Your task: Write out the stretch of lines below that begins at the line with "Газета Савелки" and ends at the line with "деятельности Правительства Москвы, местных", including both, exactly as given and nothing more.

Given information:
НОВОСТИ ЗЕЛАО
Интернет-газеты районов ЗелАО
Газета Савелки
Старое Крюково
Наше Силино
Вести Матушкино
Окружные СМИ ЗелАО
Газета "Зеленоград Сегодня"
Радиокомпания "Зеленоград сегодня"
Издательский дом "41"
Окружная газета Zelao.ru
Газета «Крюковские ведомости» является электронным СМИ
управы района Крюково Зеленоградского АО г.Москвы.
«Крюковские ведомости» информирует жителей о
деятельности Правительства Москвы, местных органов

---

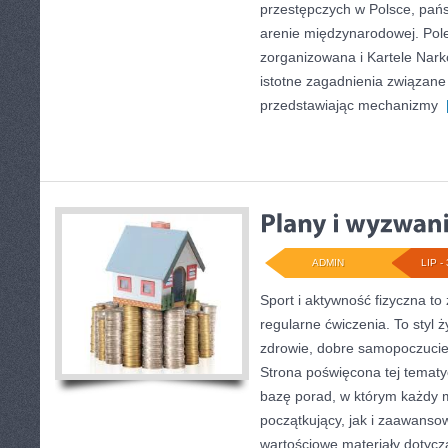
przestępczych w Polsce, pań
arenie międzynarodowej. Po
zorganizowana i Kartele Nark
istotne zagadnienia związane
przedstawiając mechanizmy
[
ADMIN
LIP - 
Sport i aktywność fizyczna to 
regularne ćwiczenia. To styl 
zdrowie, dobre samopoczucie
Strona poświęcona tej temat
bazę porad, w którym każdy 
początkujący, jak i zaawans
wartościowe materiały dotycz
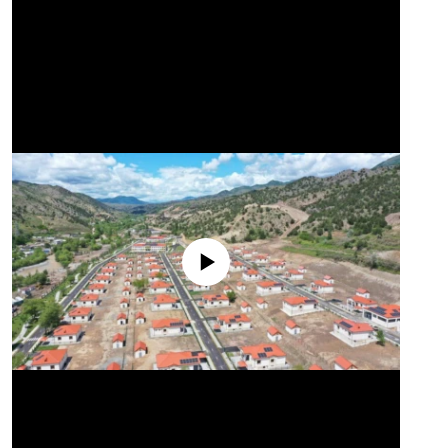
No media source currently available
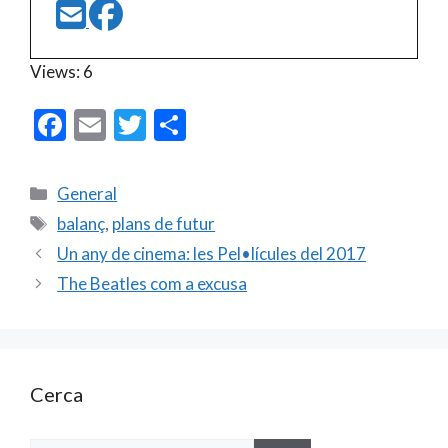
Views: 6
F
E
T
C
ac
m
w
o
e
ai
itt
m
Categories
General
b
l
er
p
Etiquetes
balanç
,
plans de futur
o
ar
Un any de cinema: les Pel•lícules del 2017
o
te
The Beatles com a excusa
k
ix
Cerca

Response below:
Газета Савелки
Старое Крюково
Наше Силино
Вести Матушкино
Окружные СМИ ЗелАО
Газета "Зеленоград Сегодня"
Радиокомпания "Зеленоград сегодня"
Издательский дом "41"
Окружная газета Zelao.ru
Газета «Крюковские ведомости» является электронным СМИ
управы района Крюково Зеленоградского АО г.Москвы.
«Крюковские ведомости» информирует жителей о
деятельности Правительства Москвы, местных органов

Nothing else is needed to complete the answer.